Referring to the workshop (1.1.D) question 1 which information source should be integrated in climate change analysis, we argue that up‑to‑date climate change detection and impact analysis in data sparse mountain regions require the combination of local knowledge and scientific (modelling) approaches to generate reliable assessments. Such assessments can also contribute to a better understanding of mismatches in (scientific) concepts and reasons for potential biases in human perceptions and local knowledge on climate change (question 2).


ID: 299
Specific Research Poster
Knowing Climate Change in the Trans-Himalayan Region of Nepal: Perspective from Local Narratives
Keywords: Climate change, knowledge, adaptation, Trans-Himalaya, Nepal

Poudel, Jiban Mani
Tribhuvan University, Nepal

Poster Abstract:

Despite considerable scientific studies, little research has been done about local knowledge, perceptions and responses to changes in the environment in the Trans-Himalayan region of Nepal in the context of a wider global climate change. In this context, this study explores the local way of understanding of and responses on climate change in Nhāson, a small valley located in the central mountain region of Nepal in which local people largely rely on agriculture, herding and trade for livelihood. In the process of knowing climate change in local context, I have documented local narratives that have been observed and experienced by the people of Nhāson inhabiting in the places and engaging in their everyday activities and practices to cope with the change. Both ethnographic approach, a hallmark of anthropology, and proxy scientific data were used to garner information. The local narratives are used to understand knowledge of the people of trans-Himalayan region of Nepal on changes in climatic variables that produced by global warming, and their responses to it for adaptation, and the scientific data is used to supplement local saying about the changes in environmental phenomena visually at local real world. It reveals that local narratives tell that global warming is strikingly affecting to the hydrological and environmental process in mountain regions of Nepal that is gradually disturbing and breaking up socio-ecological system and affecting communities who did not partake in the process of creating such anomalies.


ID: 672
Specific Research Poster
Can we measure and simulate Puspa rains?

Zauner, Cornelia1; Gurgiser, Wolfgang1; Maussion, Fabien1; Wohlfart, Georg1; Calanca, Pierluigi2; Neuburger, Martina3 
University of Innsbruck, Austria1; Agroscope, Switzerland2; University of Hamburg, Germany3

Poster Abstract:

When we want to compare human perceptions of climate change with measurements or model output we need to make sure that we can measure/simulate the relevant phenomena at appropriate scales.
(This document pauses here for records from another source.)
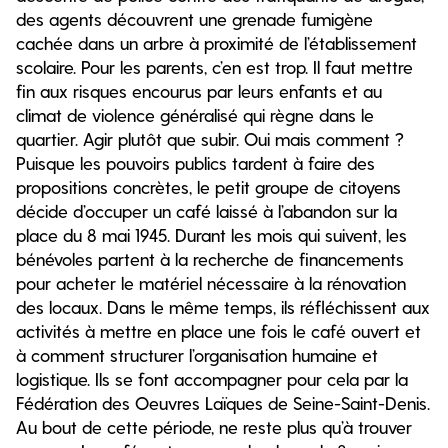
des agents découvrent une grenade fumigène
cachée dans un arbre à proximité de l’établissement
scolaire. Pour les parents, c’en est trop. Il faut mettre
fin aux risques encourus par leurs enfants et au
climat de violence généralisé qui règne dans le
quartier. Agir plutôt que subir. Oui mais comment ?
Puisque les pouvoirs publics tardent à faire des
propositions concrètes, le petit groupe de citoyens
décide d’occuper un café laissé à l’abandon sur la
place du 8 mai 1945. Durant les mois qui suivent, les
bénévoles partent à la recherche de financements
pour acheter le matériel nécessaire à la rénovation
des locaux. Dans le même temps, ils réfléchissent aux
activités à mettre en place une fois le café ouvert et
à comment structurer l’organisation humaine et
logistique. Ils se font accompagner pour cela par la
Fédération des Oeuvres Laïques de Seine-Saint-Denis.
Au bout de cette période, ne reste plus qu’à trouver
During past research in the Cordillera Blanca (Peru) in an area close to the city of Huaraz, so called Puspa events and reports on their changing frequency attracted our interest. The term Puspa is used by local farmers to describe long lasting, light rainfall events important for moistening the soil toward the end of the dry season in August. For the last decades, farmers reported decreasing frequency of such events with negative implication for rainfed agriculture. A first comparison of these perceptions with daily precipitation data has not shown any hints for changing precipitation in August. Though the mismatch between the available (point measurement data with coarse temporal resolution) and required information (spatially distributed precipitation data preferably with hourly resolution) does not allow a critical examination of the human perceptions yet.

To overcome this limitation, we are investigating the capability of the currently most advanced measurement and modelling approaches to reproduce one single Puspa event in August 2018. If we succeed with simulating this and similar events, it would allow us to produce data sets for the last decades and to more thoroughly investigate potential climatic changes at scales relevant for human perception and activities.